Abstract

Coronary calcium represents an integral part of coronary atherosclerosis. It results from an actively regulated process and already appears in early stages of the disease. Studies using electron-beam computed tomography (EBCT) have demonstrated that an accelerated progression of coronary calcified atherosclerosis is associated with an increased rate of clinical events. In experimental animal models, effective lowering of LDL cholesterol stops the progression of coronary calcified atherosclerosis. A number of EBCT-derived retrospective analyses have consistently reported that LDL cholesterol values are the most important factor influencing the progression of coronary calcified atherosclerosis. In high-risk patients with no clinical coronary artery disease who were not specifically treated, a mean annual progression of coronary calcium of 52% was observed. In the presence of statin drug therapy, progression ranged from -7% through 22%, depending on the LDL cholesterol levels during therapy.
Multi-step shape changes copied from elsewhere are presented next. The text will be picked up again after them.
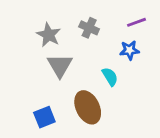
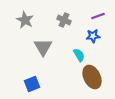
gray star: (49, 35) -> (25, 20), moved
brown ellipse: (88, 107) -> (92, 77), moved

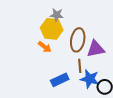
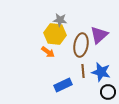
purple triangle: (96, 49) -> (99, 35), moved, turned -30
blue star: (90, 79) -> (101, 72), moved

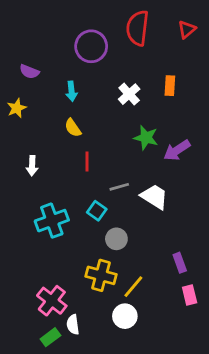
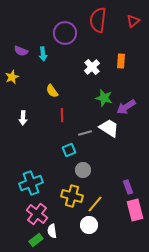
cyan arrow: (71, 91) -> (43, 54), moved
white trapezoid: (154, 197) -> (109, 128), moved
cyan square: (97, 211) -> (69, 150), turned 32
cyan cross: (52, 221) -> (31, 183), moved
pink rectangle: (190, 295) -> (135, 210), size x1.5

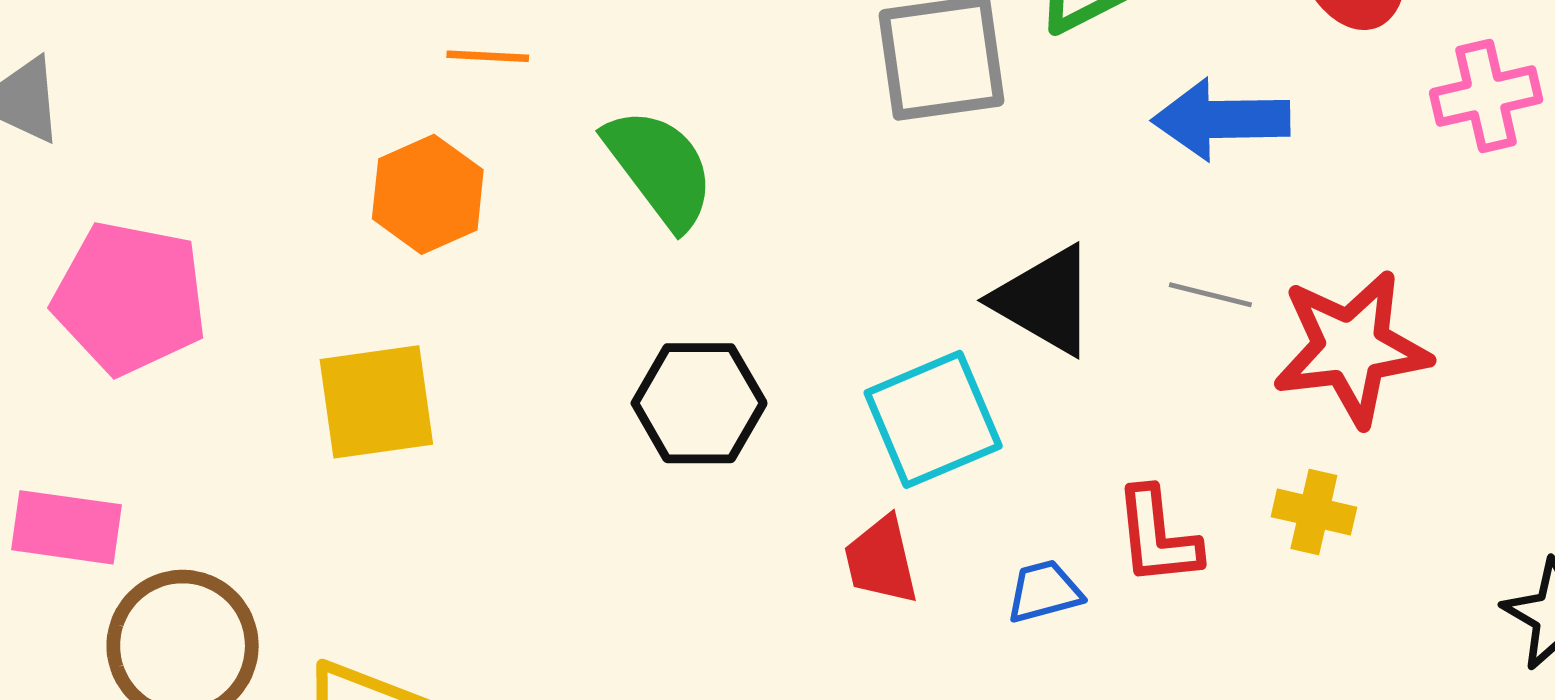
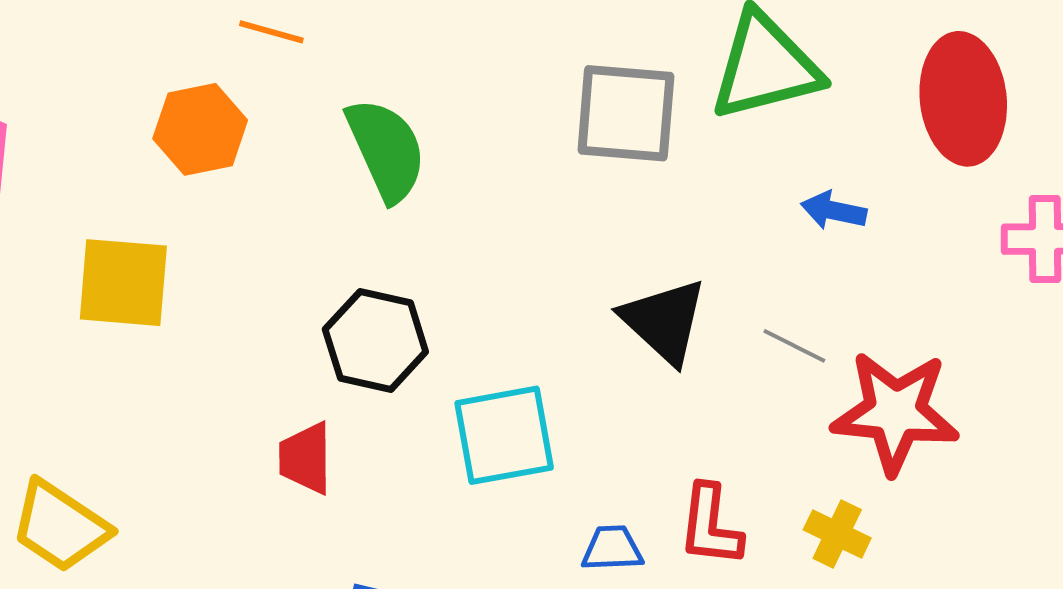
blue arrow: (1221, 119) -> (834, 211), size x0.6
cyan square: (933, 419) -> (504, 435), moved
red trapezoid: (881, 560) -> (306, 458), moved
A preliminary prospective investigation has confirmed these results and, in particular, suggested that reaching low LDL cholesterol levels < 100 mg/dl effectively stops the progression of coronary calcified atherosclerosis. LDL cholesterol independent ("pleiotropic") effects of statin drugs could not be demonstrated by using EBCT. At present, two large prospective, randomized trials are being conducted which analyze the effects of intensified versus standard statin drug therapy on the progression of coronary calcified atherosclerosis by EBCT. Serial EBCT studies enable analysis of the interaction between therapeutic measures, progression of coronary calcified atherosclerosis and clinical course of the patients by virtue of direct visualization of the activity of coronary plaque disease. This has already been successfully implemented in small patients groups. Validation in the individual patient is pending. Prospective, randomized therapeutic trials are expected to yield valuable knowledge for clinical practice.